* [THE RECORDS]:
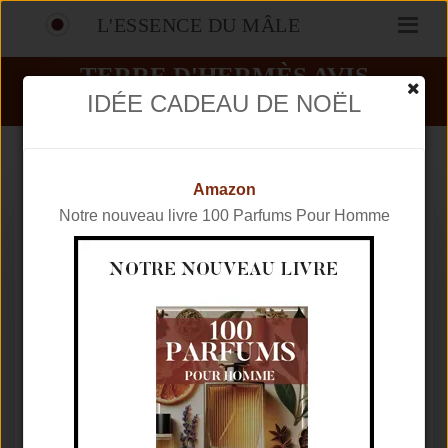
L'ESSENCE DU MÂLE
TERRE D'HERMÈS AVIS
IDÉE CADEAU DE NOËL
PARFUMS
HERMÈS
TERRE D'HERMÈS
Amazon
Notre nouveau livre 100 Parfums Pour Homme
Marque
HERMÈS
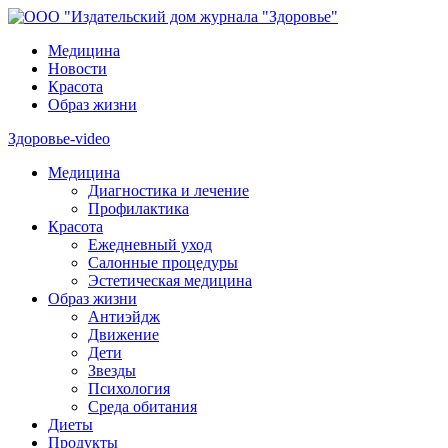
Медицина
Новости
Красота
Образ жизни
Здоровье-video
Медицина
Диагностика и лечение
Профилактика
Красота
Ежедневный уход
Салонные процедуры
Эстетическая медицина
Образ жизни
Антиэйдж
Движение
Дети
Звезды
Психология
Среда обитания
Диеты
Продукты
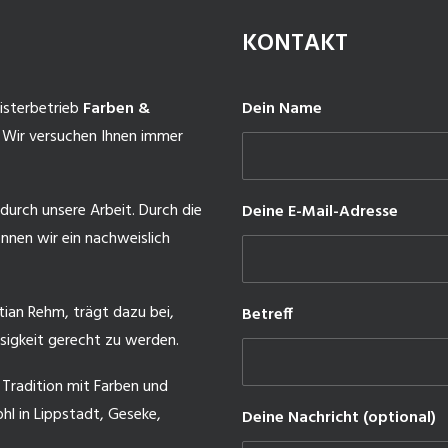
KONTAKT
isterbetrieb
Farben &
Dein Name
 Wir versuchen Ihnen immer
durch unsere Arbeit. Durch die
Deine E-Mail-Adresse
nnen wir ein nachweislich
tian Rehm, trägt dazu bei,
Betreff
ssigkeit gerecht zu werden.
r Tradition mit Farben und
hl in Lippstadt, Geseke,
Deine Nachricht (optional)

* * *

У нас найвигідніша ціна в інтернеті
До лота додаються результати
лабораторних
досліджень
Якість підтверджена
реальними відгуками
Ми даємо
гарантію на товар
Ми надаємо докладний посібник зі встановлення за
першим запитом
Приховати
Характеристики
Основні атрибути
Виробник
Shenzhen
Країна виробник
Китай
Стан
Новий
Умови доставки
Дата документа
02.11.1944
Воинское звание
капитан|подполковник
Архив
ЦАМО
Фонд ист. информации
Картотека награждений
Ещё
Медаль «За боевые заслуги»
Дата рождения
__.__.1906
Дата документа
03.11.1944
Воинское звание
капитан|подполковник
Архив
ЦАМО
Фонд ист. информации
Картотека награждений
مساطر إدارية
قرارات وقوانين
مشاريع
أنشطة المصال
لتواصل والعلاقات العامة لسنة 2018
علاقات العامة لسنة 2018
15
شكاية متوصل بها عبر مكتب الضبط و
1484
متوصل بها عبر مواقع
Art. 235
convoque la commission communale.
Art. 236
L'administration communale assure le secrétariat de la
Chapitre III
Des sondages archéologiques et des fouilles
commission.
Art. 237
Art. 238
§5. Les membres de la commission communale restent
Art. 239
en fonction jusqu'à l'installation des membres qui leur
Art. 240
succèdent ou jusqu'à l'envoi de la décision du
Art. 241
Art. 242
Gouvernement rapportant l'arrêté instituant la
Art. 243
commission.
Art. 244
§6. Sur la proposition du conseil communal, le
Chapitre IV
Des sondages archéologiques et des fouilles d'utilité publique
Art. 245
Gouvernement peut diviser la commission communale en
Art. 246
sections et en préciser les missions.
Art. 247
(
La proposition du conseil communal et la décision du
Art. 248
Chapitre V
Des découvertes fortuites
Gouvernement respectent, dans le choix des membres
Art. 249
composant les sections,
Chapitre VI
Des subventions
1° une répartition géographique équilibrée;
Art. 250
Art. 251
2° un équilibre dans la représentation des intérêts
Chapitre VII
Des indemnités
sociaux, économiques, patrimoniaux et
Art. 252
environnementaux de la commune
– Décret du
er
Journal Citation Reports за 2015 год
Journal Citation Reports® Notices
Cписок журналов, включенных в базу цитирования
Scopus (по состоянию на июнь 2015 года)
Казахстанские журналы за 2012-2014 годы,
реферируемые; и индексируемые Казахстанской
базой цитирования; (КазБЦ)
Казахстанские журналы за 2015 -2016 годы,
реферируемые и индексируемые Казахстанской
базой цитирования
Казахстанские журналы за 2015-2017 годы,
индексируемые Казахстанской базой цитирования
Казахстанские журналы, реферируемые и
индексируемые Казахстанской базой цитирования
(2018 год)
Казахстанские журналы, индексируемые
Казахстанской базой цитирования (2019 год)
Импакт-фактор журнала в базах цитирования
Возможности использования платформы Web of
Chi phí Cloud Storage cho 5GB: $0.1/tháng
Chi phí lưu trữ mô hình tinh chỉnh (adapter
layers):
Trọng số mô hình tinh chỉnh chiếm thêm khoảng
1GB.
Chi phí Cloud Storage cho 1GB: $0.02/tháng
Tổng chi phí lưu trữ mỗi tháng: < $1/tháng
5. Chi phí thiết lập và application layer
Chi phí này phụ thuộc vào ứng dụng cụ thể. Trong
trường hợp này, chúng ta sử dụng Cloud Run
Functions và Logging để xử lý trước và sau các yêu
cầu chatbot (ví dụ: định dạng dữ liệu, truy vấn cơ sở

* [PROBLEM TO SOLVE]: Go through the data above and copy each line that holds the word "Citation".

* [EXERCISE ANSWER]:
Journal Citation Reports за 2015 год
Journal Citation Reports® Notices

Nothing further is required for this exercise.